SPIEGEL ONLINE: Das Internet entwickelt sich in einem Jahr so schnell wie die "alte Welt" in fünf. Wir müssen also im übertragenen Sinn bis 2030 warten, bis Deutschland den Rückstand aufgeholt hat?
Bulmahn: Ich unterteile nicht. Es ist für mich eine Welt. Ich nutze das Auto genauso wie das Internet.
SPIEGEL ONLINE: Es geht um die Entwicklungsgeschwindigkeit.
Bulmahn: Deshalb müssen wir zweigleisig fahren: Die Qualifikationsoffensive im IT-Bereich fortsetzen und gleichzeitig die aktuelle Lücke mit Fachkräften aus dem Ausland schließen.
SPIEGEL ONLINE: Das ist die technische Seite. Aber ohne Medienkompetenz der Nutzer spaltet sich die Informationsgesellschaft in eine neue Info-Eite und jene, die von dieser Entwicklung ausgeschlossen bleiben.

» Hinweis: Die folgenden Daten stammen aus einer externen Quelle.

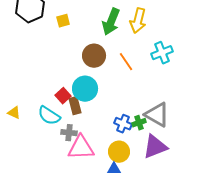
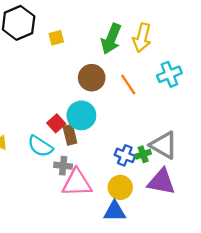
purple triangle: (155, 147) -> (161, 182), turned 32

Bulmahn: Medienkompetenz ist fast schon ein unzureichender Begriff. Auswahl, Bewertung und Einordnung von Informationen ist wichtiger denn je. Aber Information ist noch nicht Wissen und Wissen noch nicht Bildung. Das hat Auswirkungen auf die Bildungseinrichtungen. Wir brauchen die schnellere Ausstattung der Schulen mit PCs, damit Schülerinnen und Schüler im alltäglichen Lernen damit umzugehen wissen. Es reicht ja nicht, sich weltweit Informationen zu holen, man muss sie auch bewerten und auswerten können. Ich bin seit vielen Monaten mit den Herstellern von Hard- und Software und Providern darüber im Gespräch. Die Wirtschaft muss sich engagieren. Das hat jetzt geklappt mit dem Zugang zum Netz.
SPIEGEL ONLINE: Wann ist in Deutschland vernünftige Bildungssoftware zu haben?
Bulmahn: Bildungssoftware muss pädagogisch aufbereitet sein und sie muss für alle Jahrgänge und alle Fächer vorhanden sein. Ich starte in wenigen Wochen ein Programm, das die Entwicklung solcher Software vorantreibt. Wir werden in einem Jahr eine andere Lernsoftware-Welt haben!
SPIEGEL ONLINE: Der erste Kohle-Gastarbeiter hatte in den 60er Jahren von der Bundesregierung einen Roller als Begrüßungsgeschenk erhalten. Was schenken Sie dem ersten Computer-Gastarbeiter?
Bulmahn: Einen Laptop mit rot-grünem Chip.